Ulysses S. Grant and the Battle of Vicksburg

The Civil War

For the next several years following his resignation from the Army, Grant tried numerous methods to support his family, but all of these plans failed. He moved to Won-Ton-Wish in 1855, near St. Louis, where he had his first daughter, Ellen Wrenshall Grant. In 1856, he built a house called Hardscrabble, where he had another son, Jesse Root Grant. Finally, when the civil war began, Grant signed up as a volunteer on April 23, 1861. He was appointed Colonel in the 21st Illinois Regiment of Volunteers. He was given command of the District of Southern Illinois and Southeastern Missouri, September 4, 1861.  Grant fought in several victories and a few major battles. Because of this, Grant was promoted to Major General of Volunteers. Grant fought at the Battle of Shiloh and defeated General Albert Sidney Johnston, considered to be one of the best Confederate soldiers of his time.
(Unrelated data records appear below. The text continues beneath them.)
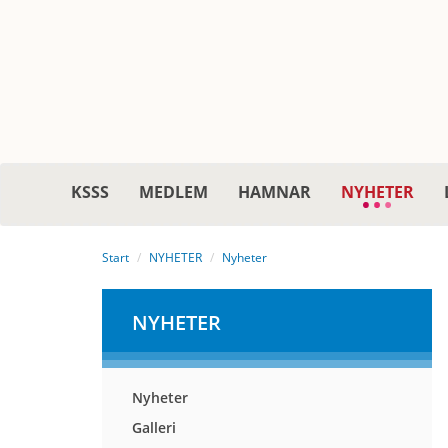
KSSS
MEDLEM
HAMNAR
NYHETER
Start
NYHETER
Nyheter
NYHETER
Nyheter
Galleri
After several more victories, Grant was appointed Commander of the Department of the Tennessee on October 25, 1862. With this position, Grant led the Siege of Vicksburg. Grant was named commander of the Grand Division of the Mississippi, which placed him in command of the Western theater of the war, on October 16th, 1863. After victory at Chattanooga, Grant was appointed Lieutenant General (the first man to hold this rank since George Washington) and named Supreme Commander of the Union Armies by President Lincoln on March 12th, 1864. Half a year later, Grant met General Robert E. Lee at Petersburg, once again deploying a siege tactic, and defeated him. Grant gave Lee generous surrender terms, which Lee accepted gratefully. Days later, the war ended. Grant is considered one of the best generals in American history. However, in 1868, Grant ran for president and became the 18th President of the United States.